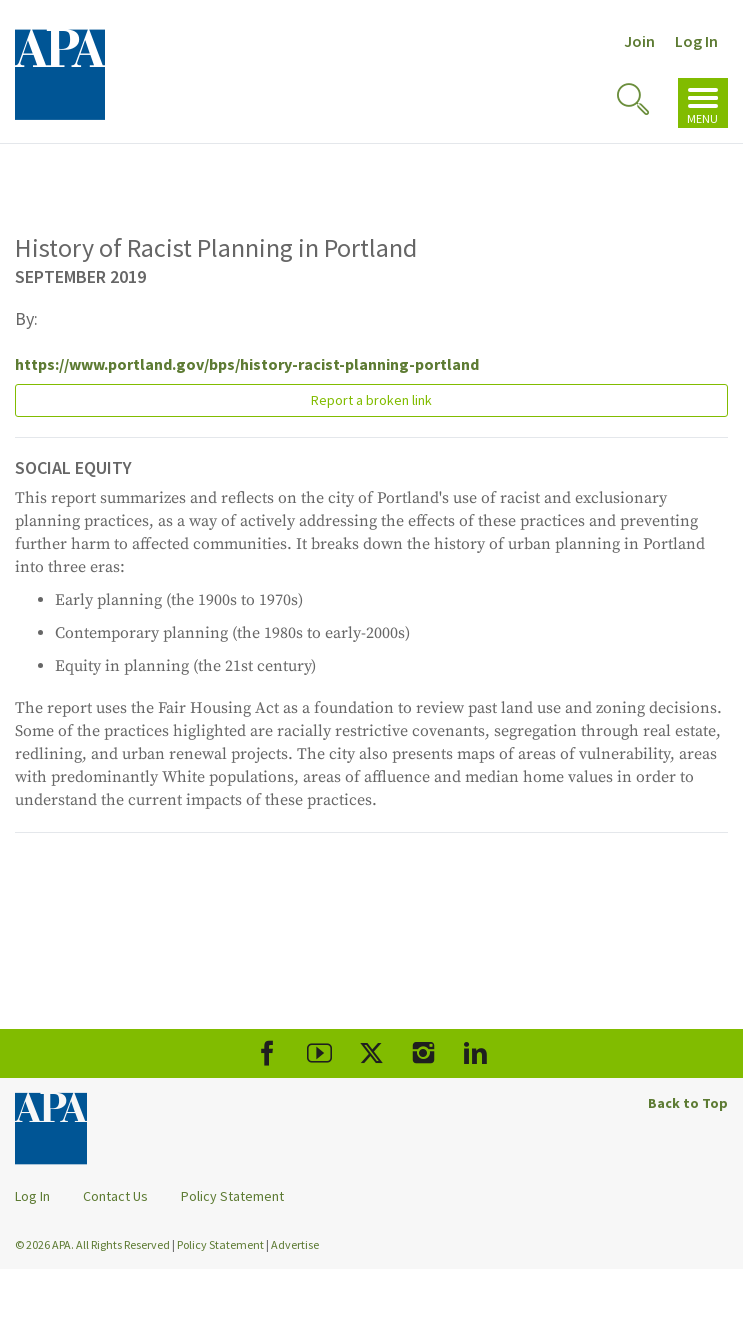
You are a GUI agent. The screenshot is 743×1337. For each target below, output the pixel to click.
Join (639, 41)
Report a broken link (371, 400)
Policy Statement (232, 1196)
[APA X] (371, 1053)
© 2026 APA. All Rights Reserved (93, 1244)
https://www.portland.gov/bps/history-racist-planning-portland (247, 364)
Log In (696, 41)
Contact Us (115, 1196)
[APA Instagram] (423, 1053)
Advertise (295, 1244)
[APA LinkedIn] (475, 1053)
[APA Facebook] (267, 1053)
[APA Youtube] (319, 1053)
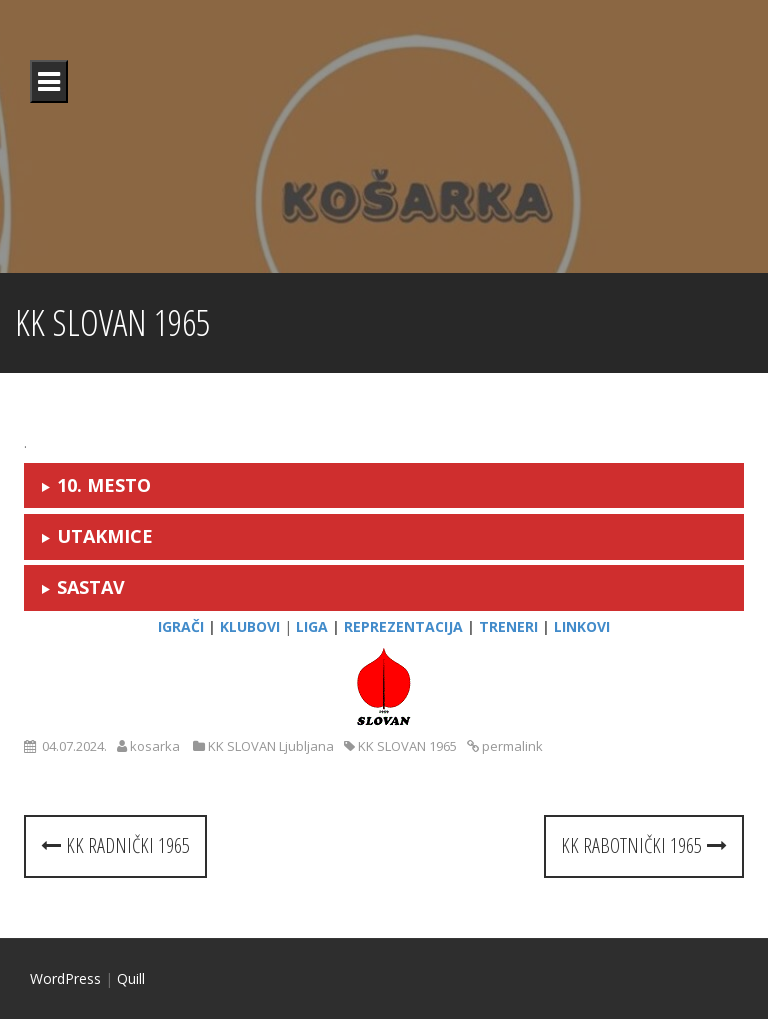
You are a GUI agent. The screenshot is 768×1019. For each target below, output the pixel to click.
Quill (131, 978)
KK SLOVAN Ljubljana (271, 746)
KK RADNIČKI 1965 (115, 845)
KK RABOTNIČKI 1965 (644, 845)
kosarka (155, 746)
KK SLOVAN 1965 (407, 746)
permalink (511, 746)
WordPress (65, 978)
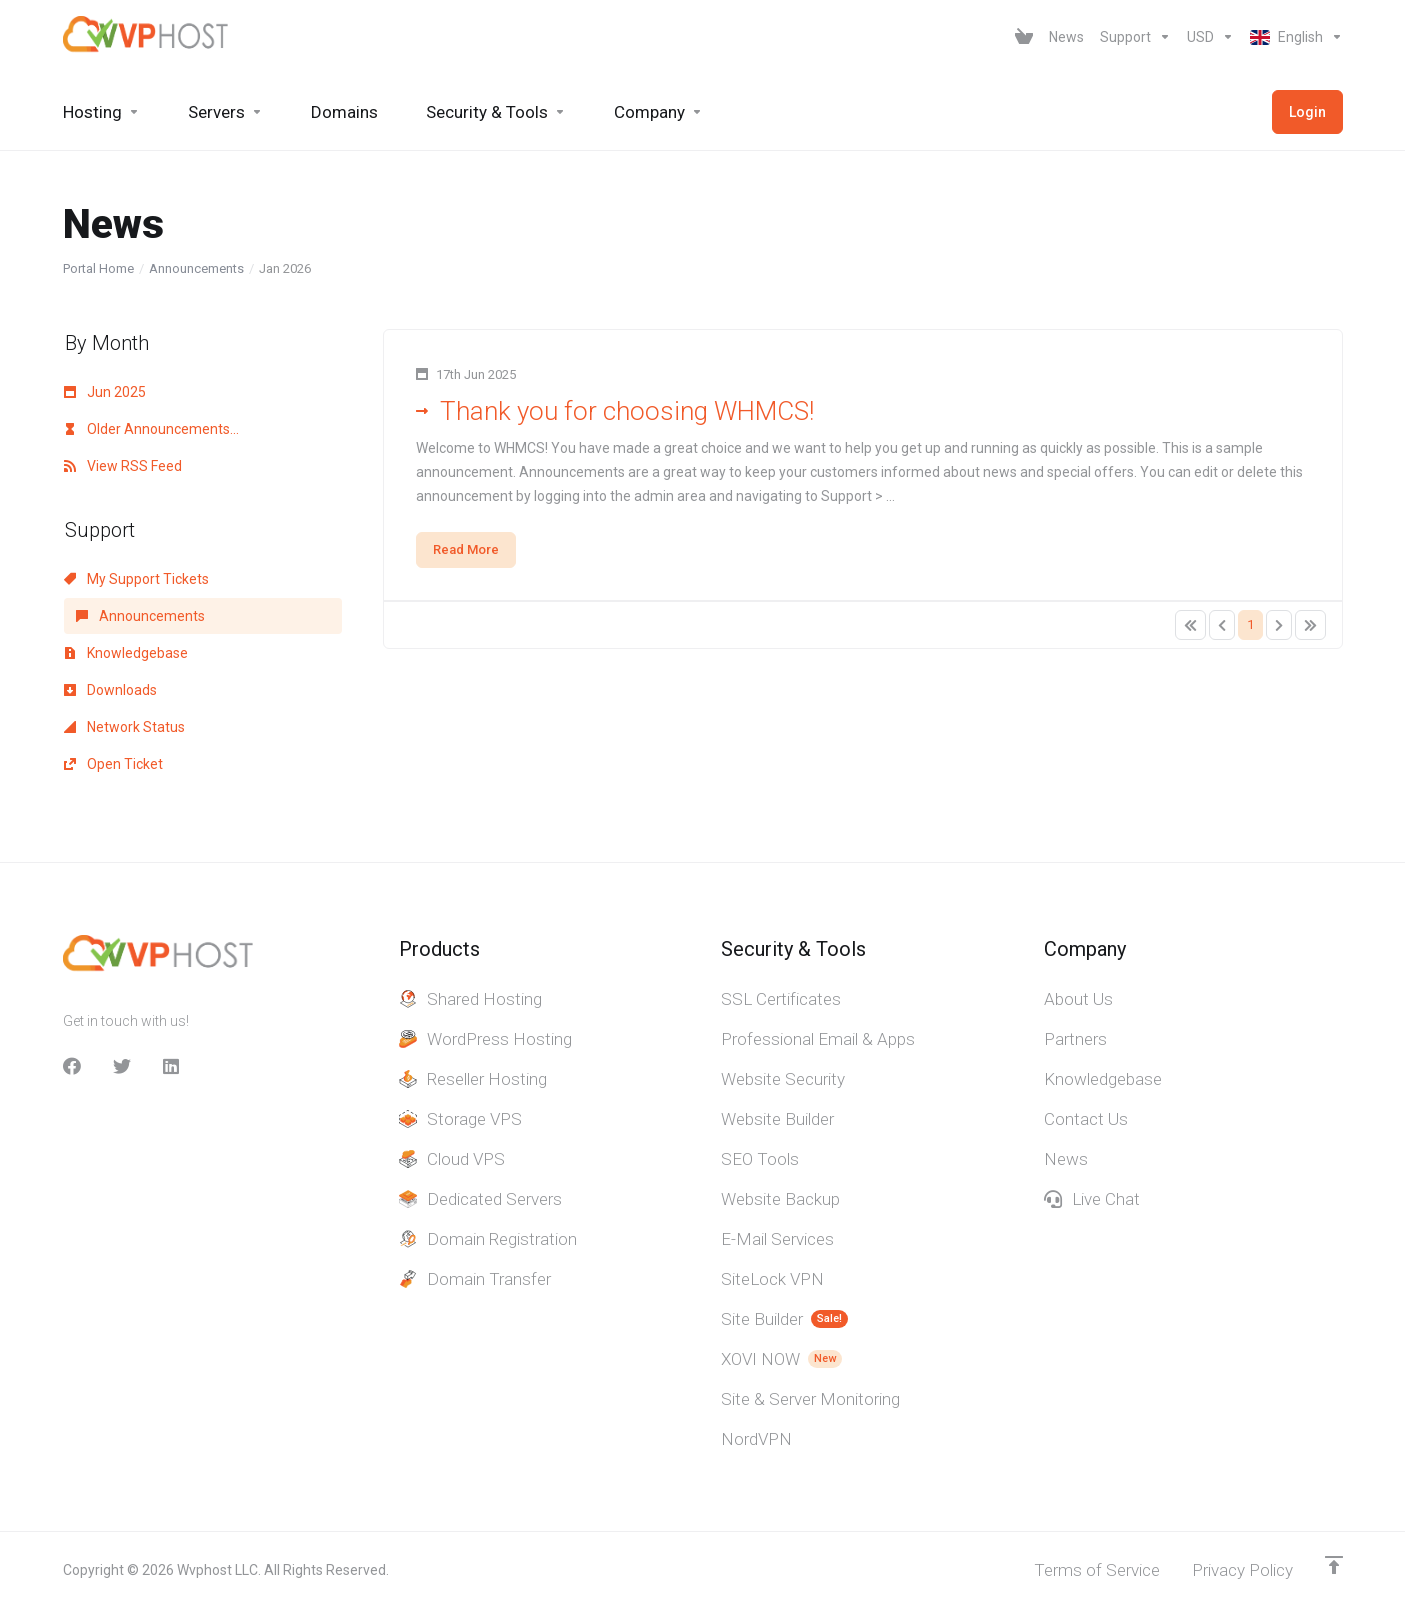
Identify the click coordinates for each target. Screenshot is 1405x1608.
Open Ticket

....

> YOUR OBJECTIVE: Skip the pictures; extract only the lines from the line with "KK RADNIČKI 1965 (115, 845)" through the final line of the material, exactly as they appear.

> TASK ANSWER:
KK RADNIČKI 1965 (115, 845)
KK RABOTNIČKI 1965 (644, 845)
kosarka (155, 746)
KK SLOVAN 1965 (407, 746)
permalink (511, 746)
WordPress (65, 978)
Identify the click coordinates for each target. Screenshot is 1405x1608.
Open Ticket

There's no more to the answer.